*** Block opens ***

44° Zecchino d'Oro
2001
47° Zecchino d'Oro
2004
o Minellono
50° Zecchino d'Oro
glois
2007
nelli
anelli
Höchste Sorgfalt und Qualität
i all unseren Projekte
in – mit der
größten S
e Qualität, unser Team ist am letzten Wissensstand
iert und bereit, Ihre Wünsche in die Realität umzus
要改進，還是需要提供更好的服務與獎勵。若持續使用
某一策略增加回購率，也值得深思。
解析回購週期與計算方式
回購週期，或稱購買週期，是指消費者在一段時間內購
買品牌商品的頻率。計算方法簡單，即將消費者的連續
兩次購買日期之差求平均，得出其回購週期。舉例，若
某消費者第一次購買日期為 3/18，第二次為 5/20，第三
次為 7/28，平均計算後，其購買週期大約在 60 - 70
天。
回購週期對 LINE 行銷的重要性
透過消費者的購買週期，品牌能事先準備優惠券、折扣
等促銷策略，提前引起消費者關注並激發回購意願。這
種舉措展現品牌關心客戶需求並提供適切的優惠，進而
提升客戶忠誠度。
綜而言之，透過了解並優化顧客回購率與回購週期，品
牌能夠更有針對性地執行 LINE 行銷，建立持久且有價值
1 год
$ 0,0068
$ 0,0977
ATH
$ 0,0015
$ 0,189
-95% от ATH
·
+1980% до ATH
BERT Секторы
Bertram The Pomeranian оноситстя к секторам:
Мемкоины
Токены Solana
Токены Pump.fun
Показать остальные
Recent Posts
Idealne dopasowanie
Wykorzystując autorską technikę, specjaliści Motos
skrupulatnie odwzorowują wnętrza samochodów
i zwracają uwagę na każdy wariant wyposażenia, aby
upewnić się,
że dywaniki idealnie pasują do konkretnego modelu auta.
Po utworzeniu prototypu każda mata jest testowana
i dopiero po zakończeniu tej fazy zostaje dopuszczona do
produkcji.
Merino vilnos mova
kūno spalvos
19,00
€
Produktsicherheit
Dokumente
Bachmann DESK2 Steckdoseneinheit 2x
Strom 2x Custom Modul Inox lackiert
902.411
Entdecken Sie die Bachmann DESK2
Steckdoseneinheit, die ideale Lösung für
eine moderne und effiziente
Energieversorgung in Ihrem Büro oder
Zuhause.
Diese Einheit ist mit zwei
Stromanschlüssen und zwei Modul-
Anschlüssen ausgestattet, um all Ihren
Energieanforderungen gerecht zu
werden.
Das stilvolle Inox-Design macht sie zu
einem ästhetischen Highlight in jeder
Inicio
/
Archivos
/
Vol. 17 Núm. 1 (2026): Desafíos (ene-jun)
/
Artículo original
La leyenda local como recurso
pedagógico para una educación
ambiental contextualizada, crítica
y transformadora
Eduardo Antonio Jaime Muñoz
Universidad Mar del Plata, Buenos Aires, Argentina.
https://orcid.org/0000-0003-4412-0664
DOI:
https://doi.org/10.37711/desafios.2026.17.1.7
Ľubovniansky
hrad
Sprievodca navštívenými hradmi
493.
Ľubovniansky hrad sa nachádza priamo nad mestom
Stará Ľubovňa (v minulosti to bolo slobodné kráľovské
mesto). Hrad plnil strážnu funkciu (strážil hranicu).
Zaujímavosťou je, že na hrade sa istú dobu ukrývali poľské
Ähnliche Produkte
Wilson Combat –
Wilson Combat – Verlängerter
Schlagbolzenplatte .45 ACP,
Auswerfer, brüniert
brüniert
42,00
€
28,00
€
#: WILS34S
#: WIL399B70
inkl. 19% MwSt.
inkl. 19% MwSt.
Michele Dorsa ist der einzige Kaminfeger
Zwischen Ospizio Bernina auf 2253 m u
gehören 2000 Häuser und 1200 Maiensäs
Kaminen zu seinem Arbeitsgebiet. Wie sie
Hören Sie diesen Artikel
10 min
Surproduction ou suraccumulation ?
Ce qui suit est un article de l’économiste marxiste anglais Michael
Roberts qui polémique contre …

*** Block closes ***

▶ Problem statement
Write the listing out again, exactly as shown above.

▶ Result of this exercise
44° Zecchino d'Oro
2001
47° Zecchino d'Oro
2004
o Minellono
50° Zecchino d'Oro
glois
2007
nelli
anelli
Höchste Sorgfalt und Qualität
i all unseren Projekte
in – mit der
größten S
e Qualität, unser Team ist am letzten Wissensstand
iert und bereit, Ihre Wünsche in die Realität umzus
要改進，還是需要提供更好的服務與獎勵。若持續使用
某一策略增加回購率，也值得深思。
解析回購週期與計算方式
回購週期，或稱購買週期，是指消費者在一段時間內購
買品牌商品的頻率。計算方法簡單，即將消費者的連續
兩次購買日期之差求平均，得出其回購週期。舉例，若
某消費者第一次購買日期為 3/18，第二次為 5/20，第三
次為 7/28，平均計算後，其購買週期大約在 60 - 70
天。
回購週期對 LINE 行銷的重要性
透過消費者的購買週期，品牌能事先準備優惠券、折扣
等促銷策略，提前引起消費者關注並激發回購意願。這
種舉措展現品牌關心客戶需求並提供適切的優惠，進而
提升客戶忠誠度。
綜而言之，透過了解並優化顧客回購率與回購週期，品
牌能夠更有針對性地執行 LINE 行銷，建立持久且有價值
1 год
$ 0,0068
$ 0,0977
ATH
$ 0,0015
$ 0,189
-95% от ATH
·
+1980% до ATH
BERT Секторы
Bertram The Pomeranian оноситстя к секторам:
Мемкоины
Токены Solana
Токены Pump.fun
Показать остальные
Recent Posts
Idealne dopasowanie
Wykorzystując autorską technikę, specjaliści Motos
skrupulatnie odwzorowują wnętrza samochodów
i zwracają uwagę na każdy wariant wyposażenia, aby
upewnić się,
że dywaniki idealnie pasują do konkretnego modelu auta.
Po utworzeniu prototypu każda mata jest testowana
i dopiero po zakończeniu tej fazy zostaje dopuszczona do
produkcji.
Merino vilnos mova
kūno spalvos
19,00
€
Produktsicherheit
Dokumente
Bachmann DESK2 Steckdoseneinheit 2x
Strom 2x Custom Modul Inox lackiert
902.411
Entdecken Sie die Bachmann DESK2
Steckdoseneinheit, die ideale Lösung für
eine moderne und effiziente
Energieversorgung in Ihrem Büro oder
Zuhause.
Diese Einheit ist mit zwei
Stromanschlüssen und zwei Modul-
Anschlüssen ausgestattet, um all Ihren
Energieanforderungen gerecht zu
werden.
Das stilvolle Inox-Design macht sie zu
einem ästhetischen Highlight in jeder
Inicio
/
Archivos
/
Vol. 17 Núm. 1 (2026): Desafíos (ene-jun)
/
Artículo original
La leyenda local como recurso
pedagógico para una educación
ambiental contextualizada, crítica
y transformadora
Eduardo Antonio Jaime Muñoz
Universidad Mar del Plata, Buenos Aires, Argentina.
https://orcid.org/0000-0003-4412-0664
DOI:
https://doi.org/10.37711/desafios.2026.17.1.7
Ľubovniansky
hrad
Sprievodca navštívenými hradmi
493.
Ľubovniansky hrad sa nachádza priamo nad mestom
Stará Ľubovňa (v minulosti to bolo slobodné kráľovské
mesto). Hrad plnil strážnu funkciu (strážil hranicu).
Zaujímavosťou je, že na hrade sa istú dobu ukrývali poľské
Ähnliche Produkte
Wilson Combat –
Wilson Combat – Verlängerter
Schlagbolzenplatte .45 ACP,
Auswerfer, brüniert
brüniert
42,00
€
28,00
€
#: WILS34S
#: WIL399B70
inkl. 19% MwSt.
inkl. 19% MwSt.
Michele Dorsa ist der einzige Kaminfeger
Zwischen Ospizio Bernina auf 2253 m u
gehören 2000 Häuser und 1200 Maiensäs
Kaminen zu seinem Arbeitsgebiet. Wie sie
Hören Sie diesen Artikel
10 min
Surproduction ou suraccumulation ?
Ce qui suit est un article de l’économiste marxiste anglais Michael
Roberts qui polémique contre …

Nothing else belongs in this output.